Publication Date:
2019-08-28
Description:
Certain A-F supergiants show almost solar photospheric abundances of C, N, O, S, and Zn, while Fe, Mg, Ca, Si, Cr, and other elements are more than two orders of magnitude below solar. We suggest that the present photosphere was originally solar in composition; the missing elements were incorporated into dust grains that were separated from the atmosphere. The heavy-element-depleted gas comprises the present photosphere. There are two possible mechanisms by which this process might take place: capture by the presently visible star of the depleted gas from a binary companions, or the rapid termination of a vigorous stellar wind in a single star, so that the grains are blown outward through the expanding envelope.
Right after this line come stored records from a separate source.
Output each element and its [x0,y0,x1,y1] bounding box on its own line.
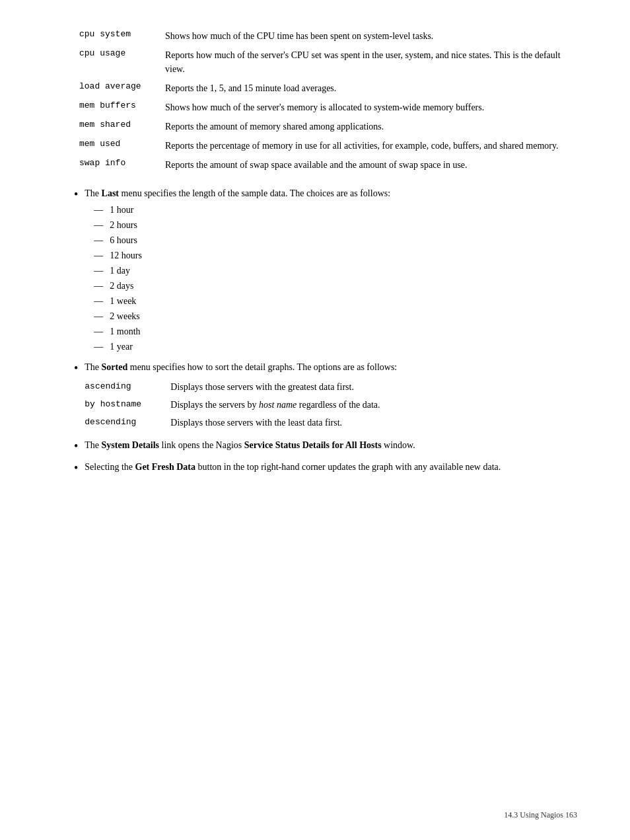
fresh-data-bold: Get Fresh Data [135,462,196,472]
last-item-9: 1 year [110,340,133,354]
last-item-3: 12 hours [110,248,142,262]
system-details-bold2: Service Status Details for All Hosts [244,440,382,450]
term-ascending: ascending [85,378,170,396]
desc-cpu-system: Shows how much of the CPU time has been … [165,26,577,46]
term-cpu-system: cpu system [79,26,165,46]
term-load-average: load average [79,79,165,98]
system-details-rest-pre: link opens the Nagios [159,440,244,450]
bullet-content-last: The Last menu specifies the length of th… [85,186,577,355]
main-content: cpu system Shows how much of the CPU tim… [79,26,577,477]
sorted-table: ascending Displays those servers with th… [85,378,380,432]
bullet-dot-get-fresh-data: • [74,460,78,477]
definition-table: cpu system Shows how much of the CPU tim… [79,26,577,174]
system-details-bold: System Details [102,440,160,450]
desc-mem-shared: Reports the amount of memory shared amon… [165,117,577,136]
last-item-8: 1 month [110,325,140,338]
desc-descending: Displays those servers with the least da… [170,414,380,432]
term-mem-buffers: mem buffers [79,98,165,117]
last-item-1: 2 hours [110,218,137,232]
bullet-sorted-menu: • The Sorted menu specifies how to sort … [79,360,577,432]
bullet-dot-system-details: • [74,438,78,455]
list-item: — 1 hour [90,203,577,217]
fresh-data-intro: Selecting the [85,462,135,472]
def-row-swap-info: swap info Reports the amount of swap spa… [79,155,577,174]
last-menu-intro: The [85,188,101,198]
sorted-menu-bold: Sorted [102,362,128,372]
sorted-menu-intro: The [85,362,101,372]
def-row-mem-used: mem used Reports the percentage of memor… [79,136,577,155]
last-menu-bold: Last [102,188,119,198]
list-item: — 2 days [90,279,577,293]
bullet-content-system-details: The System Details link opens the Nagios… [85,438,577,452]
list-item: — 2 weeks [90,309,577,323]
term-cpu-usage: cpu usage [79,46,165,79]
desc-mem-buffers: Shows how much of the server's memory is… [165,98,577,117]
def-row-load-average: load average Reports the 1, 5, and 15 mi… [79,79,577,98]
last-menu-list: — 1 hour — 2 hours — 6 hours — 12 hours … [90,203,577,354]
desc-ascending: Displays those servers with the greatest… [170,378,380,396]
system-details-intro: The [85,440,101,450]
host-name-link[interactable]: host name [259,400,297,410]
list-item: — 1 year [90,340,577,354]
term-descending: descending [85,414,170,432]
list-item: — 1 day [90,264,577,278]
bullet-content-get-fresh-data: Selecting the Get Fresh Data button in t… [85,460,577,474]
last-item-0: 1 hour [110,203,133,217]
bullet-system-details: • The System Details link opens the Nagi… [79,438,577,455]
term-mem-used: mem used [79,136,165,155]
bullet-dot-sorted: • [74,360,78,377]
list-item: — 6 hours [90,233,577,247]
last-item-4: 1 day [110,264,130,278]
bullet-last-menu: • The Last menu specifies the length of … [79,186,577,355]
def-row-mem-shared: mem shared Reports the amount of memory … [79,117,577,136]
def-row-mem-buffers: mem buffers Shows how much of the server… [79,98,577,117]
desc-by-hostname-suffix: regardless of the data. [297,400,380,410]
desc-load-average: Reports the 1, 5, and 15 minute load ave… [165,79,577,98]
last-item-6: 1 week [110,294,136,308]
sorted-row-descending: descending Displays those servers with t… [85,414,380,432]
desc-by-hostname: Displays the servers by host name regard… [170,396,380,414]
desc-mem-used: Reports the percentage of memory in use … [165,136,577,155]
desc-by-hostname-prefix: Displays the servers by [170,400,259,410]
list-item: — 1 week [90,294,577,308]
sorted-row-ascending: ascending Displays those servers with th… [85,378,380,396]
term-swap-info: swap info [79,155,165,174]
bullet-dot-last: • [74,186,78,203]
fresh-data-rest: button in the top right-hand corner upda… [195,462,501,472]
list-item: — 1 month [90,325,577,338]
page-footer: 14.3 Using Nagios 163 [504,810,577,820]
def-row-cpu-system: cpu system Shows how much of the CPU tim… [79,26,577,46]
bullet-content-sorted: The Sorted menu specifies how to sort th… [85,360,577,432]
desc-cpu-usage: Reports how much of the server's CPU set… [165,46,577,79]
def-row-cpu-usage: cpu usage Reports how much of the server… [79,46,577,79]
sorted-menu-rest: menu specifies how to sort the detail gr… [127,362,397,372]
term-mem-shared: mem shared [79,117,165,136]
desc-swap-info: Reports the amount of swap space availab… [165,155,577,174]
list-item: — 12 hours [90,248,577,262]
sorted-row-by-hostname: by hostname Displays the servers by host… [85,396,380,414]
bullet-get-fresh-data: • Selecting the Get Fresh Data button in… [79,460,577,477]
last-item-2: 6 hours [110,233,137,247]
term-by-hostname: by hostname [85,396,170,414]
last-item-7: 2 weeks [110,309,140,323]
system-details-rest: window. [382,440,415,450]
last-item-5: 2 days [110,279,133,293]
list-item: — 2 hours [90,218,577,232]
last-menu-rest: menu specifies the length of the sample … [119,188,390,198]
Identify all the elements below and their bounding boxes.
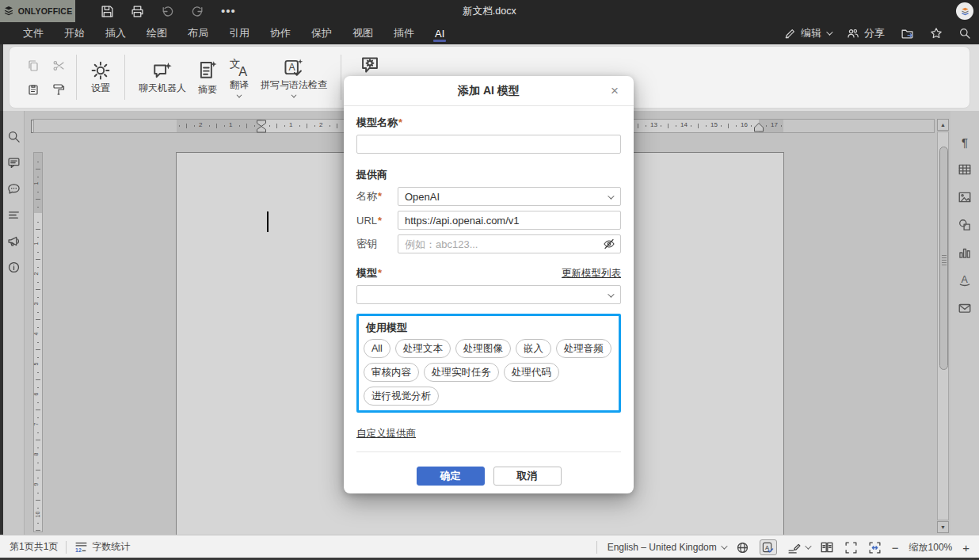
provider-key-label: 密钥	[356, 237, 398, 251]
capability-chip[interactable]: 处理图像	[455, 339, 511, 358]
capability-chip[interactable]: 处理代码	[504, 363, 559, 382]
statusbar-divider	[596, 541, 597, 554]
globe-icon	[736, 541, 749, 554]
word-count-icon: 12	[74, 540, 88, 554]
settings-label: 设置	[91, 83, 110, 94]
track-changes-icon	[787, 541, 801, 554]
summary-label: 摘要	[198, 85, 217, 96]
capability-chip[interactable]: 处理实时任务	[424, 363, 499, 382]
dialog-header[interactable]: 添加 AI 模型 ×	[344, 76, 634, 106]
capability-chip[interactable]: 嵌入	[516, 339, 551, 358]
chevron-down-icon	[826, 29, 832, 35]
app-logo[interactable]: ONLYOFFICE	[0, 0, 75, 22]
pencil-icon	[784, 28, 796, 40]
translate-button[interactable]: 文A 翻译	[223, 55, 255, 99]
chat-gear-icon	[360, 55, 380, 75]
menu-tab-AI[interactable]: AI	[425, 22, 455, 44]
menu-tab-协作[interactable]: 协作	[260, 22, 301, 44]
two-page-view-button[interactable]	[820, 540, 834, 554]
capability-chip[interactable]: All	[364, 339, 390, 358]
logo-text: ONLYOFFICE	[18, 6, 73, 16]
ok-button[interactable]: 确定	[417, 467, 485, 486]
spell-checking-toggle[interactable]: A	[760, 539, 777, 555]
print-button[interactable]	[131, 5, 144, 18]
provider-key-input[interactable]	[398, 234, 621, 253]
menu-tab-插件[interactable]: 插件	[383, 22, 425, 44]
custom-provider-link[interactable]: 自定义提供商	[356, 427, 416, 440]
model-select[interactable]	[356, 285, 621, 304]
more-actions-button[interactable]: •••	[221, 7, 236, 15]
menu-tab-开始[interactable]: 开始	[54, 22, 95, 44]
menu-tab-布局[interactable]: 布局	[177, 22, 219, 44]
menu-tab-视图[interactable]: 视图	[342, 22, 383, 44]
search-button[interactable]	[958, 27, 971, 40]
provider-name-select[interactable]: OpenAI	[398, 187, 621, 206]
avatar-logo-icon	[960, 6, 970, 17]
ai-settings-button[interactable]: 设置	[85, 59, 116, 96]
copy-button[interactable]	[27, 59, 40, 72]
menu-tabs: 文件开始插入绘图布局引用协作保护视图插件AI	[0, 22, 455, 44]
open-file-location-button[interactable]	[901, 27, 914, 40]
status-bar: 第1页共1页 12 字数统计 English – United Kingdom …	[0, 535, 979, 558]
spellcheck-button[interactable]: A 拼写与语法检查	[255, 55, 333, 99]
summary-button[interactable]: 摘要	[192, 58, 223, 97]
document-sparkle-icon	[197, 59, 218, 80]
close-icon[interactable]: ×	[606, 82, 623, 100]
statusbar-divider	[66, 541, 67, 554]
provider-section-label: 提供商	[356, 168, 621, 182]
people-icon	[847, 27, 859, 40]
menu-tab-文件[interactable]: 文件	[13, 22, 54, 44]
zoom-level[interactable]: 缩放100%	[909, 541, 953, 554]
chevron-down-icon	[805, 543, 811, 549]
capability-chip[interactable]: 审核内容	[364, 363, 419, 382]
language-selector[interactable]: English – United Kingdom	[608, 542, 726, 553]
eye-slash-icon[interactable]	[603, 238, 615, 250]
menu-tab-绘图[interactable]: 绘图	[136, 22, 177, 44]
chevron-down-icon	[608, 291, 614, 297]
capability-chip[interactable]: 处理音频	[556, 339, 611, 358]
gear-icon	[90, 60, 111, 81]
user-avatar[interactable]	[956, 2, 973, 20]
save-button[interactable]	[101, 5, 114, 18]
undo-button[interactable]	[161, 5, 174, 18]
menu-tab-引用[interactable]: 引用	[219, 22, 260, 44]
fit-page-icon	[844, 541, 858, 554]
add-ai-model-dialog: 添加 AI 模型 × 模型名称* 提供商 名称* OpenAI URL* 密钥	[344, 76, 634, 493]
favorite-star-button[interactable]	[930, 27, 943, 40]
fit-page-button[interactable]	[844, 541, 858, 554]
chevron-down-icon	[237, 92, 242, 97]
edit-mode-button[interactable]: 编辑	[784, 26, 831, 40]
paste-button[interactable]	[27, 83, 40, 96]
cut-button[interactable]	[52, 59, 65, 72]
word-count-button[interactable]: 12 字数统计	[74, 540, 130, 554]
app-window: ONLYOFFICE ••• 新文档.docx 文件开始插入绘图布局引用协作保护…	[0, 0, 979, 560]
format-painter-button[interactable]	[52, 83, 65, 96]
share-label: 分享	[864, 26, 885, 40]
dialog-footer: 确定 取消	[356, 451, 621, 486]
update-models-link[interactable]: 更新模型列表	[562, 267, 621, 280]
capability-chip[interactable]: 进行视觉分析	[364, 387, 439, 406]
chevron-down-icon	[721, 543, 727, 549]
redo-button[interactable]	[191, 5, 204, 18]
menu-tab-插入[interactable]: 插入	[95, 22, 136, 44]
svg-text:12: 12	[75, 547, 82, 553]
model-label: 模型*	[356, 266, 382, 280]
cancel-button[interactable]: 取消	[493, 467, 562, 486]
document-language-button[interactable]	[736, 541, 749, 554]
provider-url-input[interactable]	[398, 211, 621, 230]
language-label: English – United Kingdom	[608, 542, 717, 553]
share-button[interactable]: 分享	[847, 26, 885, 40]
menu-tab-保护[interactable]: 保护	[301, 22, 342, 44]
zoom-in-button[interactable]: +	[962, 541, 969, 554]
page-number-status[interactable]: 第1页共1页	[10, 540, 58, 554]
fit-width-button[interactable]	[868, 541, 882, 554]
zoom-out-button[interactable]: −	[892, 541, 899, 554]
capability-chip[interactable]: 处理文本	[395, 339, 451, 358]
word-count-label: 字数统计	[92, 540, 130, 554]
track-changes-button[interactable]	[787, 541, 809, 554]
capabilities-highlight-box: 使用模型 All处理文本处理图像嵌入处理音频审核内容处理实时任务处理代码进行视觉…	[356, 314, 621, 413]
svg-text:A: A	[238, 64, 247, 78]
chatbot-button[interactable]: 聊天机器人	[133, 59, 192, 96]
model-name-input[interactable]	[356, 135, 621, 154]
provider-name-label: 名称*	[356, 189, 398, 204]
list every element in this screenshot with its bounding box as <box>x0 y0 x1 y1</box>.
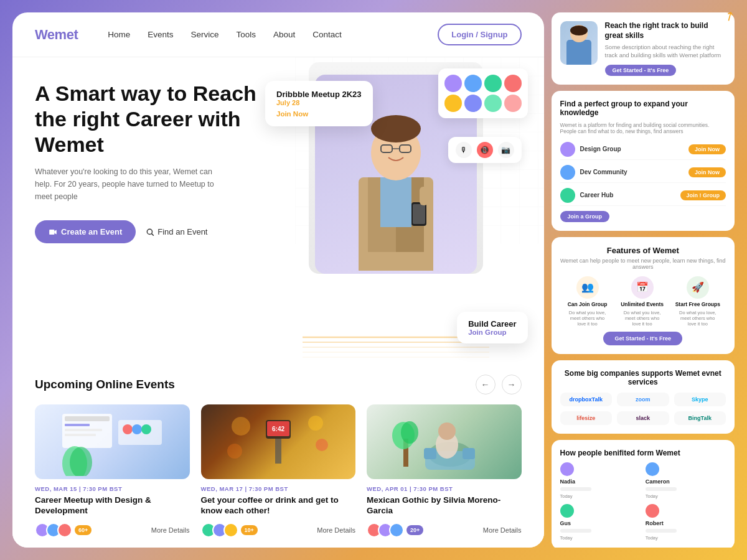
end-call-icon: 📵 <box>477 142 493 158</box>
search-icon <box>146 228 154 236</box>
benefit-name-2: Cameron <box>646 478 726 485</box>
events-grid: WED, MAR 15 | 7:30 PM BST Career Meetup … <box>35 404 522 538</box>
feature-label-events: Unlimited Events <box>621 301 664 307</box>
nav-tools[interactable]: Tools <box>237 30 256 39</box>
group-row-3: Career Hub Join ! Group <box>560 185 726 206</box>
rp-card-reach: Reach the right track to build great ski… <box>552 12 735 85</box>
event-image-1 <box>35 404 190 479</box>
rp-person-image <box>560 21 598 65</box>
benefit-bar-4 <box>646 529 677 533</box>
group-avatar-1 <box>560 142 575 157</box>
svg-rect-1 <box>49 230 54 235</box>
svg-rect-23 <box>65 416 110 421</box>
find-event-button[interactable]: Find an Event <box>146 227 207 236</box>
event-footer-2: 10+ More Details <box>201 523 356 538</box>
event-card-date: July 28 <box>276 99 362 106</box>
benefit-name-3: Gus <box>560 520 641 526</box>
group-avatar-3 <box>560 188 575 203</box>
event-item-3: WED, APR 01 | 7:30 PM BST Mexican Gothic… <box>367 404 522 538</box>
features-subtitle: Wemet can help people to meet new people… <box>560 258 726 270</box>
svg-rect-34 <box>275 439 281 464</box>
build-career-card: Build Career Join Group <box>457 312 527 343</box>
rp-reach-title: Reach the right track to build great ski… <box>605 21 726 40</box>
event-date-badge-2: WED, MAR 17 | 7:30 PM BST <box>201 485 356 492</box>
event-name-1: Career Meetup with Design & Development <box>35 495 190 516</box>
feature-icon-group: 👥 <box>576 276 599 299</box>
svg-point-49 <box>401 421 418 444</box>
nav-contact[interactable]: Contact <box>312 30 342 39</box>
hero-right: Dribbble Meetup 2K23 July 28 Join Now <box>271 62 522 362</box>
more-details-1[interactable]: More Details <box>151 526 190 534</box>
group-name-1: Design Group <box>580 146 621 152</box>
feature-unlimited-events: 📅 Unlimited Events Do what you love, mee… <box>621 276 664 327</box>
logo-prefix: We <box>35 27 55 42</box>
group-avatar-2 <box>560 165 575 180</box>
join-group-btn-3[interactable]: Join ! Group <box>680 190 726 200</box>
find-event-label: Find an Event <box>157 227 207 236</box>
features-get-started-btn[interactable]: Get Started - It's Free <box>603 332 682 345</box>
company-logos: dropboxTalk zoom Skype lifesize slack Bi… <box>560 393 726 425</box>
rp-features-card: Features of Wemet Wemet can help people … <box>552 237 735 354</box>
benefit-role-2: Today <box>646 493 726 499</box>
company-logo-lifesize: lifesize <box>560 411 612 425</box>
attendee-count-2: 10+ <box>241 525 258 535</box>
join-group-link[interactable]: Join Group <box>468 329 516 336</box>
nav-events[interactable]: Events <box>148 30 173 39</box>
next-arrow-button[interactable]: → <box>502 375 522 394</box>
avatar-sm <box>464 95 482 112</box>
create-event-button[interactable]: Create an Event <box>35 220 136 243</box>
rp-reach-desc: Some description about reaching the righ… <box>605 43 726 60</box>
feature-icon-events: 📅 <box>631 276 654 299</box>
section-header: Upcoming Online Events ← → <box>35 375 522 394</box>
more-details-3[interactable]: More Details <box>483 526 522 534</box>
svg-rect-24 <box>65 424 90 426</box>
svg-point-36 <box>308 416 323 431</box>
feature-desc-events: Do what you love, meet others who love i… <box>621 310 664 327</box>
feature-desc-group: Do what you love, meet others who love i… <box>566 310 609 327</box>
main-card: Wemet Home Events Service Tools About Co… <box>12 12 544 548</box>
benefit-bar-3 <box>560 529 591 533</box>
event-img-coffee: 6:42 <box>201 404 356 479</box>
svg-point-38 <box>227 444 242 459</box>
benefit-user-4: Robert Today <box>646 504 726 541</box>
avatars-card <box>438 68 528 118</box>
feature-join-group: 👥 Can Join Group Do what you love, meet … <box>566 276 609 327</box>
join-group-btn-1[interactable]: Join Now <box>688 144 726 154</box>
benefit-avatar-3 <box>560 504 574 518</box>
benefit-role-4: Today <box>646 535 726 541</box>
rp-card-reach-text: Reach the right track to build great ski… <box>605 21 726 76</box>
svg-rect-15 <box>413 204 425 224</box>
nav-service[interactable]: Service <box>191 30 219 39</box>
company-logo-zoom: zoom <box>617 393 669 406</box>
event-date-text: July 28 <box>276 99 299 106</box>
event-name-2: Get your coffee or drink and get to know… <box>201 495 356 516</box>
rp-companies-card: Some big companies supports Wemet evnet … <box>552 360 735 434</box>
svg-rect-25 <box>65 429 102 431</box>
attendee-avatar <box>389 523 404 538</box>
avatar-sm <box>444 95 462 112</box>
join-group-btn-2[interactable]: Join Now <box>688 167 726 177</box>
nav-home[interactable]: Home <box>108 30 130 39</box>
join-now-label[interactable]: Join Now <box>276 110 362 118</box>
avatar-sm <box>444 75 462 92</box>
rp-reach-btn[interactable]: Get Started - It's Free <box>605 65 677 76</box>
svg-point-3 <box>148 229 153 234</box>
benefit-name-1: Nadia <box>560 478 641 485</box>
svg-point-29 <box>132 424 142 434</box>
svg-line-4 <box>152 234 154 236</box>
navbar: Wemet Home Events Service Tools About Co… <box>12 12 544 57</box>
svg-rect-43 <box>424 448 436 459</box>
nav-about[interactable]: About <box>273 30 295 39</box>
company-logo-bingtalk: BingTalk <box>674 411 726 425</box>
attendee-avatars-3: 20+ <box>367 523 423 538</box>
more-details-2[interactable]: More Details <box>317 526 355 534</box>
event-image-2: 6:42 <box>201 404 356 479</box>
prev-arrow-button[interactable]: ← <box>476 375 496 394</box>
benefit-avatar-1 <box>560 462 574 476</box>
event-card-title: Dribbble Meetup 2K23 <box>276 90 362 99</box>
benefits-grid: Nadia Today Cameron Today Gus Today Robe… <box>560 462 726 541</box>
hero-title: A Smart way to Reach the right Career wi… <box>35 81 271 157</box>
event-name-3: Mexican Gothic by Silvia Moreno-Garcia <box>367 495 522 516</box>
rp-group-btn[interactable]: Join a Group <box>560 211 610 222</box>
login-button[interactable]: Login / Signup <box>438 24 521 45</box>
Besides the abundance peculiarities, the hypothesis explains why some objects have carbon-rich dust outside of an oxygen rich photosphere, why these stars have the rather narrow range of (T(eff), log g) near (7000 K, 1.0), and why some might have a great deal of circumstellar dust while others have little. Perhaps the most serious objection to the hypothesis is the possible presence of stellar winds observed in the winds of the peculiar post-AGB stars themselves.
Keywords:
ASTROPHYSICS
Type:
Astronomy and Astrophysics (ISSN 0004-6361); 259; 2; p. L39-L42.